Angela Heuman studied general cuisine at The Restaurant School in Philadelphia and settled on breads and cakes. Cakes require meticulousness, bread calls for nurturing. Raising a loaf of bread is not unlike raising other creatures, for in fact, a yeast dough is a living thing.

Bread begins with precise measurements in grams of four simple ingredients: water, flour, yeast and salt. The magic of fermentation begins when water and warmth activate the enzymes in the flour and launch the yeast bacteria into motion- the dough comes to life. From there it's not so much a matter of chemistry as cultivation, of understanding the dough's needs. "Not everyone has a feel for it," says Angela. "You have to watch it and make adjustments depending on heat and humidity." If it's too hot, she moves the rising dough to the cooler, or adds a block of ice. If it's too cold, she finds it a warm spot by the ovens.

A member of the fungi family, yeast is one of the oldest organisms tamed by man. Domesticated yeast has been raising doughs and fermenting brews around the world for several millennia. But the single-celled organism needs the right conditions to ferment happily and produce the carbon dioxide, alcohol and organic acids that make brews and breads so tasty.

Yeast, like the rest of us, needs to be fed. Its favorite food is sugar, which it gets from converting the starches in the flour. If all the starch is used up and the yeast has nothing to eat, it dies and the bread won't rise. TLC is required. Chad Robertson of the famed Tartine bakery in San Francisco, when growing his sour dough culture (lactobacillus sanfranciscensis), has been known to take his fermenting bowl to the movies with him so it won't miss a feeding.

Bread making at Cosmo is a two-day process. The ciabatta gets its jump-start in life from a biga, an Italian-style starter culture that takes 24 hours to proof, or rise, to reach the proper level of fermentation. Angela then combines her starter with a mix of four different flours, fresh yeast, water and salt. Steel paddles turn the dough in an electric mixture for a good 20 minutes. This encourages strands of gluten to form from proteins in the flour. They've reached their proper level when the sticky dough pulls away from the bowl.

The synergy of fermented dough releases volatile compounds that burn off during baking but contribute to the taste and texture of the bread. The desirable holey-ness develops when carbon dioxide bubbles are trapped by the expansive gluten, which causes the bread to rise.

Angela minds the rising dough with a watchful eye, turning it here and folding it there to strengthen the gluten. "You want just the right amount of gluten," says Angela, as it determines the chewiness of the interior, or crumb. In between ministering to the dough, Angela makes blueberry pies, sorbets, and orders restaurant supplies.

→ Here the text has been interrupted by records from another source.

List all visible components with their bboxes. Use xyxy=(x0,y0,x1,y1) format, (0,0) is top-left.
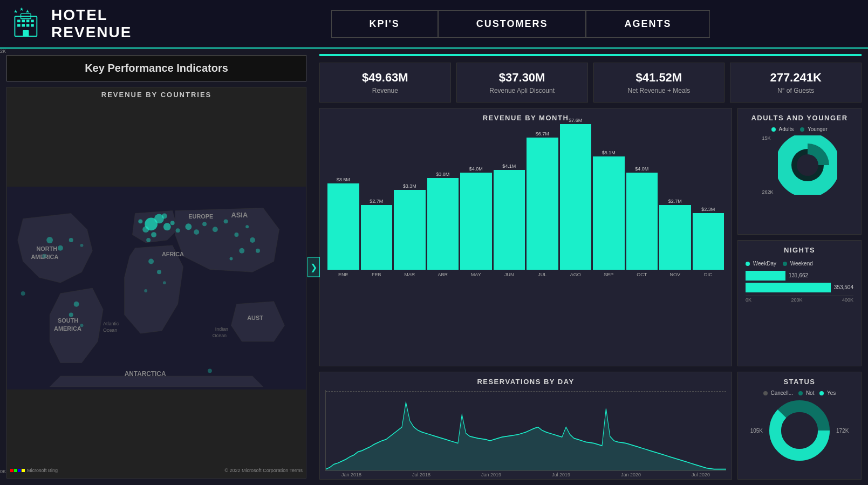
nights-axis-400k: 400K xyxy=(842,297,853,303)
x-label-jul2019: Jul 2019 xyxy=(552,472,570,477)
logo-area: ★ ★ ★ HOTEL REVENUE xyxy=(11,5,183,43)
svg-text:AMERICA: AMERICA xyxy=(31,254,59,260)
weekday-bar-row: 131,662 xyxy=(746,271,853,281)
donut-container: Cancell... Not Yes 105K xyxy=(743,390,856,463)
svg-point-29 xyxy=(224,219,228,223)
nights-bars: 131,662 353,504 xyxy=(746,271,853,292)
yes-dot xyxy=(819,391,824,395)
bar-bottom-label: MAY xyxy=(471,272,481,277)
not-dot xyxy=(798,391,803,395)
tab-agents[interactable]: AGENTS xyxy=(586,10,709,38)
world-map-svg: NORTH AMERICA SOUTH AMERICA AFRICA EUROP… xyxy=(7,101,306,475)
svg-point-65 xyxy=(797,154,818,176)
kpi-cards-row: $49.63M Revenue $37.30M Revenue Apli Dis… xyxy=(319,63,862,103)
bar-top-label: $7.6M xyxy=(569,118,582,123)
svg-point-25 xyxy=(185,223,192,230)
svg-point-47 xyxy=(80,244,84,247)
bar-rect xyxy=(361,205,393,270)
kpi-card-revenue: $49.63M Revenue xyxy=(319,63,451,103)
svg-point-22 xyxy=(170,221,175,225)
bar-col-abr: $3.8MABR xyxy=(427,172,459,277)
bar-rect xyxy=(394,190,426,270)
bar-top-label: $5.1M xyxy=(602,150,616,155)
status-title: STATUS xyxy=(743,378,856,386)
bar-bottom-label: NOV xyxy=(669,272,680,277)
bar-bottom-label: SEP xyxy=(604,272,613,277)
bar-col-mar: $3.3MMAR xyxy=(394,183,426,277)
charts-row: REVENUE BY MONTH $3.5MENE$2.7MFEB$3.3MMA… xyxy=(319,108,862,366)
tab-kpis[interactable]: KPI'S xyxy=(331,10,438,38)
svg-text:AMERICA: AMERICA xyxy=(54,325,81,332)
kpi-card-net-revenue: $41.52M Net Revenue + Meals xyxy=(593,63,725,103)
bar-top-label: $2.7M xyxy=(668,199,682,204)
bar-col-feb: $2.7MFEB xyxy=(361,199,393,277)
weekday-dot xyxy=(746,262,750,266)
bar-chart: $3.5MENE$2.7MFEB$3.3MMAR$3.8MABR$4.0MMAY… xyxy=(325,126,726,277)
nights-title: NIGHTS xyxy=(743,246,856,254)
bar-top-label: $3.5M xyxy=(337,177,350,182)
kpi-guests-value: 277.241K xyxy=(737,71,855,85)
tab-customers[interactable]: CUSTOMERS xyxy=(438,10,586,38)
bar-bottom-label: AGO xyxy=(570,272,581,277)
nights-axis-0: 0K xyxy=(746,297,751,303)
pie-y-labels: 15K 262K xyxy=(762,135,773,195)
svg-point-69 xyxy=(781,412,818,449)
reservations-svg xyxy=(326,390,726,470)
nights-legend: WeekDay Weekend xyxy=(746,261,853,267)
kpi-revenue-label: Revenue xyxy=(326,87,444,94)
svg-point-31 xyxy=(245,225,249,228)
kpi-apli-value: $37.30M xyxy=(463,71,581,85)
bar-col-jul: $6.7MJUL xyxy=(527,131,558,277)
kpi-card-apli-discount: $37.30M Revenue Apli Discount xyxy=(456,63,588,103)
svg-text:SOUTH: SOUTH xyxy=(58,317,78,324)
bar-rect xyxy=(560,124,592,270)
svg-point-36 xyxy=(74,302,79,307)
bar-col-nov: $2.7MNOV xyxy=(659,199,691,277)
weekend-bar-row: 353,504 xyxy=(746,283,853,292)
svg-point-26 xyxy=(194,229,199,235)
x-label-jan2019: Jan 2019 xyxy=(481,472,501,477)
bar-rect xyxy=(626,173,658,270)
svg-point-27 xyxy=(202,222,207,226)
svg-point-46 xyxy=(69,238,73,242)
svg-text:Ocean: Ocean xyxy=(213,333,227,338)
not-legend-item: Not xyxy=(798,390,814,396)
svg-point-23 xyxy=(146,238,151,242)
younger-dot xyxy=(800,127,804,132)
x-label-jul2018: Jul 2018 xyxy=(412,472,430,477)
svg-point-44 xyxy=(58,245,63,251)
right-mini-charts: ADULTS AND YOUNGER Adults Younger xyxy=(737,108,862,366)
bar-col-sep: $5.1MSEP xyxy=(593,150,625,277)
bar-col-oct: $4.0MOCT xyxy=(626,166,658,277)
bar-top-label: $3.8M xyxy=(436,172,449,177)
bar-bottom-label: JUL xyxy=(538,272,546,277)
bing-logo-icon xyxy=(10,469,25,472)
svg-text:AFRICA: AFRICA xyxy=(162,251,184,257)
svg-point-35 xyxy=(230,257,233,261)
main-content: ❯ Key Performance Indicators REVENUE BY … xyxy=(0,49,868,485)
kpi-revenue-value: $49.63M xyxy=(326,71,444,85)
bar-col-dic: $2.3MDIC xyxy=(693,207,725,277)
weekend-dot xyxy=(783,262,787,266)
bar-bottom-label: MAR xyxy=(404,272,415,277)
bar-rect xyxy=(494,170,525,270)
side-arrow-button[interactable]: ❯ xyxy=(307,257,320,277)
svg-point-43 xyxy=(46,237,53,243)
bar-top-label: $6.7M xyxy=(536,131,549,136)
svg-point-40 xyxy=(157,270,161,274)
y-label-2k: 2K xyxy=(0,49,6,54)
svg-point-20 xyxy=(162,214,167,219)
reservations-y-labels: 2K 0K xyxy=(0,49,8,474)
svg-rect-12 xyxy=(31,24,34,27)
pie-bottom-label: 262K xyxy=(762,189,773,195)
weekend-value: 353,504 xyxy=(834,284,853,290)
svg-point-42 xyxy=(144,289,147,292)
bar-rect xyxy=(693,213,725,270)
pie-top-label: 15K xyxy=(762,135,773,141)
map-copyright: © 2022 Microsoft Corporation Terms xyxy=(224,468,303,473)
x-label-jan2020: Jan 2020 xyxy=(621,472,641,477)
svg-point-48 xyxy=(21,291,25,296)
svg-point-32 xyxy=(250,237,255,243)
x-label-jan2018: Jan 2018 xyxy=(341,472,361,477)
cancelled-dot xyxy=(763,391,768,395)
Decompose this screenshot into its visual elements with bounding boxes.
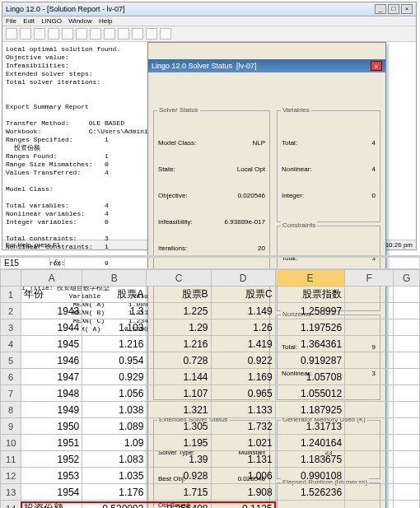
cell[interactable]: 0.954 — [82, 352, 147, 369]
cell[interactable]: 1.021 — [211, 435, 275, 451]
fx-icon[interactable]: fx — [50, 259, 65, 268]
cell[interactable] — [345, 484, 394, 501]
cell[interactable]: 股票B — [147, 287, 211, 303]
cell[interactable]: 0.929 — [82, 369, 147, 385]
cell[interactable]: 1.176 — [82, 484, 147, 501]
row-header[interactable]: 3 — [1, 319, 21, 336]
minimize-icon[interactable]: _ — [375, 4, 386, 14]
table-row[interactable]: 919501.0891.3051.7321.31713 — [1, 418, 420, 435]
cell[interactable] — [394, 418, 420, 435]
cell[interactable] — [394, 303, 420, 319]
cell[interactable]: 1.103 — [82, 319, 147, 336]
cell[interactable] — [394, 402, 420, 418]
cell[interactable]: 0.728 — [147, 352, 211, 369]
cell[interactable]: 1.05708 — [275, 369, 344, 385]
row-header[interactable]: 5 — [1, 352, 21, 369]
cell[interactable]: 0.922 — [211, 352, 275, 369]
cell[interactable] — [345, 468, 394, 484]
cell[interactable]: 1944 — [21, 319, 82, 336]
cell[interactable]: 0.1135 — [211, 501, 275, 509]
cell[interactable]: 投资份额 — [21, 501, 82, 509]
cell[interactable]: 1.419 — [211, 336, 275, 352]
cell[interactable] — [345, 451, 394, 468]
cell[interactable]: 1.195 — [147, 435, 211, 451]
col-header[interactable]: F — [345, 270, 394, 287]
cell[interactable] — [394, 287, 420, 303]
menu-lingo[interactable]: LINGO — [41, 17, 62, 25]
row-header[interactable]: 13 — [1, 484, 21, 501]
formula-bar[interactable]: E15 fx — [0, 257, 420, 269]
row-header[interactable]: 12 — [1, 468, 21, 484]
toolbar-icon[interactable] — [62, 28, 73, 40]
cell[interactable] — [394, 352, 420, 369]
cell[interactable]: 1.715 — [147, 484, 211, 501]
row-header[interactable]: 6 — [1, 369, 21, 385]
cell[interactable] — [394, 484, 420, 501]
cell[interactable]: 1.216 — [82, 336, 147, 352]
table-row[interactable]: 619470.9291.1441.1691.05708 — [1, 369, 420, 385]
table-row[interactable]: 1219531.0350.9281.0060.990108 — [1, 468, 420, 484]
cell[interactable] — [345, 369, 394, 385]
toolbar-icon[interactable] — [160, 28, 171, 40]
cell[interactable]: 1.169 — [211, 369, 275, 385]
cell[interactable]: 1.908 — [211, 484, 275, 501]
cell[interactable]: 1.144 — [147, 369, 211, 385]
close-icon[interactable]: × — [401, 4, 413, 14]
cell[interactable]: 1.364361 — [275, 336, 344, 352]
cell[interactable] — [394, 501, 420, 509]
row-header[interactable]: 4 — [1, 336, 21, 352]
cell[interactable]: 1948 — [21, 385, 82, 402]
cell[interactable]: 1.321 — [147, 402, 211, 418]
row-header[interactable]: 10 — [1, 435, 21, 451]
table-row[interactable]: 1019511.091.1951.0211.240164 — [1, 435, 420, 451]
cell[interactable]: 1.240164 — [275, 435, 344, 451]
table-row[interactable]: 319441.1031.291.261.197526 — [1, 319, 420, 336]
cell[interactable]: 0.530093 — [82, 501, 147, 509]
lingo-menubar[interactable]: File Edit LINGO Window Help — [2, 16, 416, 26]
cell[interactable] — [394, 435, 420, 451]
row-header[interactable]: 2 — [1, 303, 21, 319]
col-header[interactable]: G — [394, 270, 420, 287]
table-row[interactable]: 519460.9540.7280.9220.919287 — [1, 352, 420, 369]
cell[interactable]: 1954 — [21, 484, 82, 501]
cell[interactable]: 1.183675 — [275, 451, 344, 468]
cell[interactable]: 1.133 — [211, 402, 275, 418]
cell[interactable]: 1.038 — [82, 402, 147, 418]
toolbar-icon[interactable] — [104, 28, 115, 40]
cell[interactable]: 1.225 — [147, 303, 211, 319]
cell[interactable]: 1953 — [21, 468, 82, 484]
close-icon[interactable]: × — [371, 61, 382, 71]
cell[interactable]: 股票A — [82, 287, 147, 303]
cell[interactable]: 1.258997 — [275, 303, 344, 319]
cell[interactable]: 1.089 — [82, 418, 147, 435]
cell[interactable] — [345, 501, 394, 509]
cell[interactable]: 1.131 — [211, 451, 275, 468]
name-box[interactable]: E15 — [1, 258, 50, 268]
row-header[interactable]: 8 — [1, 402, 21, 418]
row-header[interactable]: 11 — [1, 451, 21, 468]
toolbar-icon[interactable] — [90, 28, 101, 40]
cell[interactable] — [345, 319, 394, 336]
cell[interactable]: 1.056 — [82, 385, 147, 402]
cell[interactable]: 0.928 — [147, 468, 211, 484]
cell[interactable]: 1.526236 — [275, 484, 344, 501]
cell[interactable]: 1950 — [21, 418, 82, 435]
cell[interactable] — [394, 369, 420, 385]
cell[interactable]: 0.356408 — [147, 501, 211, 509]
table-row[interactable]: 219431.31.2251.1491.258997 — [1, 303, 420, 319]
cell[interactable]: 年份 — [21, 287, 82, 303]
col-header[interactable]: B — [82, 270, 147, 287]
table-row[interactable]: 1119521.0831.391.1311.183675 — [1, 451, 420, 468]
cell[interactable] — [345, 418, 394, 435]
cell[interactable]: 1951 — [21, 435, 82, 451]
toolbar-icon[interactable] — [146, 28, 157, 40]
cell[interactable]: 1.732 — [211, 418, 275, 435]
cell[interactable] — [394, 451, 420, 468]
row-header[interactable]: 9 — [1, 418, 21, 435]
lingo-titlebar[interactable]: Lingo 12.0 - [Solution Report - lv-07] _… — [2, 2, 416, 16]
toolbar-icon[interactable] — [34, 28, 45, 40]
cell[interactable]: 1.39 — [147, 451, 211, 468]
maximize-icon[interactable]: □ — [388, 4, 399, 14]
select-all[interactable] — [1, 270, 21, 287]
cell[interactable]: 1943 — [21, 303, 82, 319]
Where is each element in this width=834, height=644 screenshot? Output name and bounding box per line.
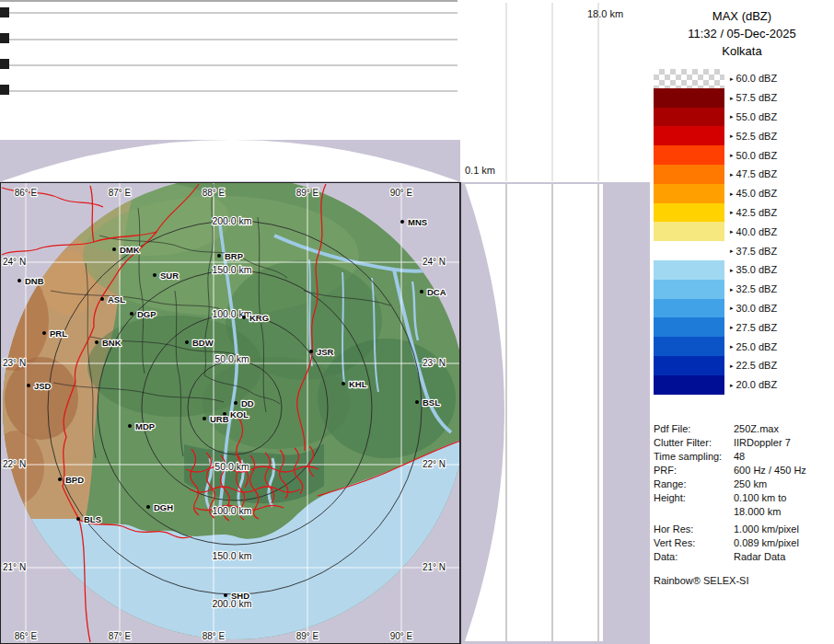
station-dot [234,401,237,405]
color-swatch [654,375,724,395]
info-label: Time sampling: [654,450,734,464]
info-row: Hor Res:1.000 km/pixel [654,523,832,536]
height-axis-tick [0,85,9,95]
station-label: BLS [84,514,101,524]
colorbar-row: ▸20.0 dBZ [654,375,830,395]
station-dot [420,290,423,293]
colorbar-row: ▸22.5 dBZ [654,356,830,375]
info-label: Vert Res: [654,536,734,550]
info-row: Time sampling:48 [654,450,832,464]
info-value: 600 Hz / 450 Hz [734,464,806,477]
dbz-label: 52.5 dBZ [736,131,778,142]
info-value: 18.000 km [734,505,781,519]
ring-label: 100.0 km [212,308,251,319]
station-dot [415,400,419,404]
dbz-colorbar: ▸60.0 dBZ ▸57.5 dBZ ▸55.0 dBZ ▸52.5 dBZ … [654,69,830,395]
station-dot [224,593,227,597]
lat-label: 23° N [3,358,26,368]
tick-arrow-icon: ▸ [730,382,734,388]
color-swatch [654,317,724,337]
station-label: SHD [231,591,249,601]
info-value: IIRDoppler 7 [734,436,791,450]
station-label: KHL [349,379,367,389]
info-row: Clutter Filter:IIRDoppler 7 [654,436,832,450]
color-swatch [654,165,724,184]
tick-arrow-icon: ▸ [730,286,734,293]
info-row: PRF:600 Hz / 450 Hz [654,464,832,477]
info-row: Vert Res:0.089 km/pixel [654,536,832,550]
station-dot [42,331,46,335]
color-swatch [654,145,724,165]
station-dot [130,312,133,316]
lon-label: 87° E [109,188,132,198]
info-label: PRF: [654,464,734,477]
lat-label: 22° N [3,459,26,469]
software-brand: Rainbow® SELEX-SI [654,574,832,588]
dbz-label: 25.0 dBZ [736,341,778,352]
info-row: Range:250 km [654,477,832,491]
colorbar-row: ▸35.0 dBZ [654,260,830,280]
dbz-label: 27.5 dBZ [736,322,778,333]
radar-map: 200.0 km 150.0 km 100.0 km 50.0 km 50.0 … [0,182,460,644]
station-label: KOL [230,409,249,420]
station-label: BRP [225,251,244,261]
height-axis-tick [0,7,9,17]
colorbar-row: ▸25.0 dBZ [654,337,830,356]
ring-label: 50.0 km [214,461,249,472]
dbz-label: 60.0 dBZ [736,73,778,84]
lon-label: 86° E [15,631,38,641]
info-label: Pdf File: [654,422,734,436]
dbz-label: 37.5 dBZ [736,246,778,257]
dbz-label: 45.0 dBZ [736,188,778,199]
color-swatch [654,299,724,318]
product-title: MAX (dBZ) [650,7,834,25]
height-profile-top-panel [0,0,460,182]
info-label [654,505,734,519]
station-label: KRG [249,313,269,323]
dbz-label: 57.5 dBZ [736,92,778,103]
height-axis-tick [0,33,9,43]
station-dot [100,297,104,301]
height-axis-tick [0,59,9,69]
info-label: Clutter Filter: [654,436,734,450]
info-label: Hor Res: [654,523,734,536]
info-label: Data: [654,550,734,564]
color-swatch [654,108,724,127]
lat-label: 24° N [423,257,446,267]
station-label: MNS [408,217,427,227]
tick-arrow-icon: ▸ [730,267,734,273]
info-value: Radar Data [734,550,785,564]
ring-label: 200.0 km [212,215,251,226]
product-header: MAX (dBZ) 11:32 / 05-Dec-2025 Kolkata [650,7,834,60]
color-swatch [654,356,724,375]
station-label: DGH [154,502,173,512]
info-value: 48 [734,450,745,464]
station-dot [76,517,80,521]
color-swatch [654,222,724,241]
tick-arrow-icon: ▸ [730,362,734,369]
tick-arrow-icon: ▸ [730,228,734,235]
station-dot [58,477,62,481]
station-label: DCA [427,287,446,297]
station-label: DGP [137,309,156,319]
station-label: BSL [423,397,440,408]
lon-label: 90° E [390,631,413,641]
tick-arrow-icon: ▸ [730,343,734,350]
station-dot [146,505,150,509]
color-swatch [654,280,724,299]
station-dot [342,382,345,385]
tick-arrow-icon: ▸ [730,324,734,330]
info-value: 250Z.max [734,422,779,436]
dbz-label: 20.0 dBZ [736,379,778,390]
info-row: Pdf File:250Z.max [654,422,832,436]
tick-arrow-icon: ▸ [730,113,734,120]
station-label: PRL [50,328,67,339]
dbz-label: 50.0 dBZ [736,150,778,161]
ring-label: 100.0 km [212,505,251,516]
dbz-label: 47.5 dBZ [736,168,778,179]
color-swatch [654,88,724,108]
tick-arrow-icon: ▸ [730,190,734,197]
tick-arrow-icon: ▸ [730,305,734,311]
lat-label: 22° N [423,459,446,469]
lat-label: 21° N [3,562,26,572]
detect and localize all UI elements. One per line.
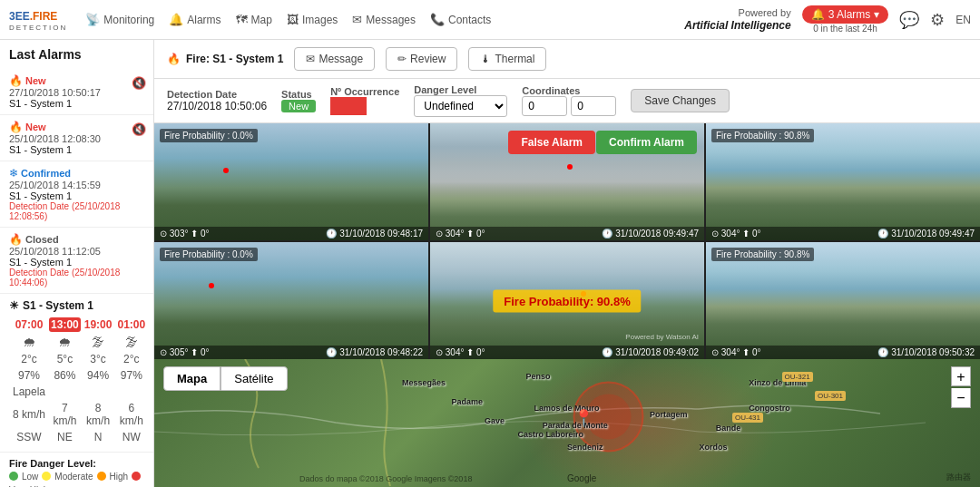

After about four hours Angela checks the bread again -- it is risen! She cuts it into loaf shapes and sets them on parchment-paper lined trays to rest before baking. The dough is still so wet it jiggles like jello. Additional moisture comes through the oven's misting system. Fast evaporation under high heat creates a crisp exterior.

Baking bread fills the kitchen with comfort aromas of the most Proustian kind. When it's out of the oven, Chad cuts me a slice -- the dense chestnut crust gives way to a soft and elastic interior. There's a smooth sheen on the ivory crumb and a lovely balance of sweet to yeasty with a trace of tang in the finish. This culmination of the transformative process -- from a sodden mass of gray to a light and airy loaf- is true alchemy.

As bread anchored civilization, turning nomadic hunters into settled farmers, I feel the force of Cosmo bread tugging me to Telluride. Why stay at sea level if you can get the best of culinary culture at 8,750 feet?